The flood is the result of Americans — traveling and eating-out much less and having much more cash on hand than usual — gorging on more groceries and household “stuff”. The chart below shows the extraordinary shift in consumption of Durable Goods. Nondurable goods consumption is also up dramatically. Many of these goods are produced in East Asia, shipped in containers, and arrive at a few sea ports that were quite reasonably configured and organized for less throughput.
We are beginning to see the flood subside. There are signals that unprecedented pandemic demand is resuming something closer to pre-pandemic volumes and velocity. Durable goods consumption (immediately above) is already off its springtime peak. Consumption of services (and experiences) is closing in on its pre-pandemic proportion of expenditures. The Personal Saving Rate has fallen from an amazing 26.6 percent in May to a much more normal 7.5 percent as of the end of September. Price increases (aka inflation) for the highest-demand products are also beginning to reduce pull, making it easier for push to fulfill demand.
As of today, November 15, we are forty days from Christmas. This Great Flood is off-peak, but there is a huge watershed still to drain. We will still see logjams (especially adjacent to “bridges”, aka nodes and intersections). We will continue to see our excess flow carving new channels. Some long-suffering dikes may yet fail. We will not always be able to receive what we want, when we want it at a price we prefer. But this sure ain’t no drought.

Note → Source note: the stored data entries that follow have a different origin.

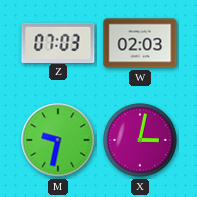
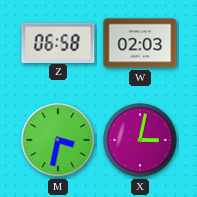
Z: 07:03 -> 06:58
M: 9:32 -> 3:32
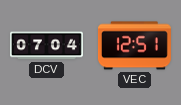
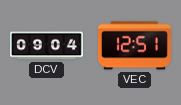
DCV: 07:04 -> 09:04
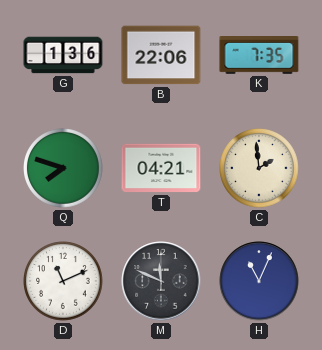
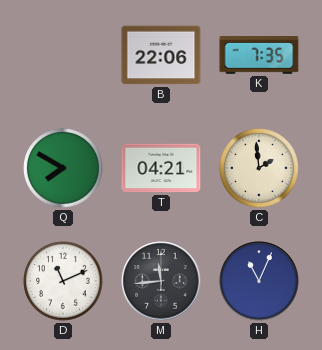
G: 1:36 -> none
Q: 7:48 -> 7:50
M: 11:49 -> 11:44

A reader — and evidently client of Goldman Sachs — says my analysis is similar to what they are telling him. Here’s the pull-quote he sent me.
The inflation overshoot has been startling, but so far is attributable to a surge in durable goods prices driven by surprisingly severe and persistent supply-demand imbalances. We do expect persistent inflationary pressure from faster growth of wages and rents, but only enough to keep inflation moderately above 2%, in line with the Fed’s goal under its new framework. The current inflation surge will get worse this winter before it gets better, but as supply-constrained categories shift from a transitory inflationary boost to a transitory deflationary drag, we expect core PCE inflation to fall from 4.4% at end-2021 to 2.3% at end-2022.
Here’s the full Goldman Sachs note. This was evidently published yesterday, but unfortunately I did not see it until about six hours after I posted my note above.
Glad to have independent, distinguished, and credible complementary analysis. But I will also point out, the Goldman Sachs economists are looking at price action, while I am more focused on demand pull and supply push. Related? Absolutely. Chicken or egg? I bet we might differ.
[Original post about 0600 Eastern Time. This addition was posted at about 1500 Eastern.]